Baptiste Nayrand

'Puits à Vin' 2019

00:00 / 07:21

I think good lighting is very important.  And in the domestic abode, especially living a life traipsing from one rental every few years to another, the ability to transform a room with a low wattage bulb and a carefully chosen shade or an industrial hook-necked study lamp is a skill I’ve gained and continue to harness.  And I love the lamps of Herbert Terry.  I have a couple of them.  And if I find them for cheap: beaten, broken and in need of a little care, I occasionally bring the stray dogs home to re-build and re-sell.  It’s no hustle.  It costs more time and energy and actual cash cash money than it’s worth.  But it’s a quiet and quaint exercise, the likes of which I feel starved for in the whirlpool of the modern circus; like jigsaw puzzle making, like… writing about wine.  


So, one day, I have this old orange model 90 disassembled across the living room floor and to test the replaced power line I have the lamp plugged in.  Only I forget as much and drive a finger right into teeth of the bulb socket.  My hair jumps off the top of my head.  My whole hand and half the arm goes stiff and numb.  And I feel a jolt in my teeth, my tongue, in my eyes, almost to my skull.  And drinking the fresh and crunchy chardonnay that is the 2019 Puits à Vin from Baptiste Nayrand I feel the same jolt, the same dangerous joy.


Dangerous because this bottle aint gonna last long.  Dangerous because if I see his wines in a shop or on a list, it’s going to be hard to look beyond them.  Dangerous because where there’s desire, there’s the seed of gluttony.  Dangerous because this is a different kind of juice.


AOP Coteux du Lyonnais is a little known appelation below Beaujolais and above the Northern Rhone, that’s like being the meat in a spicy and romantic sandwich, the heavenly slices of salad and cured delight between a playful poppy-seeded burger bun and a brooding sourdough, the guest lover turning a happy marriage into a brief menage a trios.
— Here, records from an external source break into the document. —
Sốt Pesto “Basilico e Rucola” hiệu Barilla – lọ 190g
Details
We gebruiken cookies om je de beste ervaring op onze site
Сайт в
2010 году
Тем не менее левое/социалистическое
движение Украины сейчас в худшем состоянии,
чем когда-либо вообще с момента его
Nayrand started his domaine in 2014, with vines planted in the 60’s, 80’s and in 2016, after a career marketing a chemical company.  If I was a better writer I’d draw some kind of ironic parallel between a man who once worked for a chemical company and now deliberately farms entirely free from chemicals, I’d paint Nayrand as a modern day hero in a parable of the everyman learning from the error of his ways, but he’s just a dude who makes wine.  Delectable, sharp, insistent, natural wine.
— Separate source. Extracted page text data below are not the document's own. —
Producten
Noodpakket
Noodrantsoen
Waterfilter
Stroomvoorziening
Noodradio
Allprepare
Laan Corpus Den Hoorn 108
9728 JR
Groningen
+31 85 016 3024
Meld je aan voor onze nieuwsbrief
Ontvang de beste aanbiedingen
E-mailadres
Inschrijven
Infusion over Extraction.  That’s what Nayrand touts and what the wines themselves speak of.  They are reserved, not ungenerous, but slow to throw their hand in the air, soft of voice, calm of temperament.  A quiet, almost quaint liquid.  There’s white domestic garden flowers, snowdrop, jasmine, gaura; either just before or after bloom when the perfume isn’t so pungent that you catch it on the street, but there’s enough to make you stop and sniff the air on your way passed the nicely manicured frontage of a two storey cottage.  What else have we got?  Apricots.  Orange zest.  Lemon pound cake.  A subtle nuttiness coming in mid-palate.    It’s almost that kind of clip you get from toasted sesame.  It’s awash with a savouriness that can be hard to define; not pushily saline, though slate-like and fresh.  Goats cheese, maybe.  Popcorn, yes.  It tastes of a first-time film directors showing at an independent cinema: handheld shots of sweeping landscapes, rolling piano chords, soft drama, high tension, as scenes of a sexual nature hit the screen and your date keeps grabbing at the box between your thighs, throwing the whiff of popped corn into the air.
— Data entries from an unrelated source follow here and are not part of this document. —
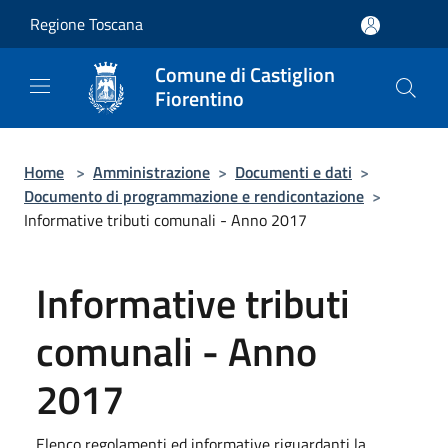
Salta al contenuto principale
Regione Toscana
Comune di Castiglion
Fiorentino
Home
>
Amministrazione
>
Documenti e dati
>
Documento di programmazione e rendicontazione
>
Informative tributi comunali - Anno 2017
Informative tributi
comunali - Anno
2017
Elenco regolamenti ed informative riguardanti la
There’s a great backbone mark of acidity, around which the sugars entwine, a staple of good chardonnay (of which this is 100%), though this an uncomplicated,  less complex expression of the adolescent potential of the grape.  Often noted for speaking more of where it is grown, of who grows and what they do with it, than many other white grapes.  We should expect to catch a little Lyon, a little of Neyrand in the wine, and I’d say we do.  Infusion over Extraction.  The wine is infused with what the land of Lyon has to offer (in schist and deep clay) and what Nayrand has done with it (6 months ageing in 5 year old barrels, an easy malo-conversion, fine lees, organic farming, and most notably a hands-off approach to the whole game).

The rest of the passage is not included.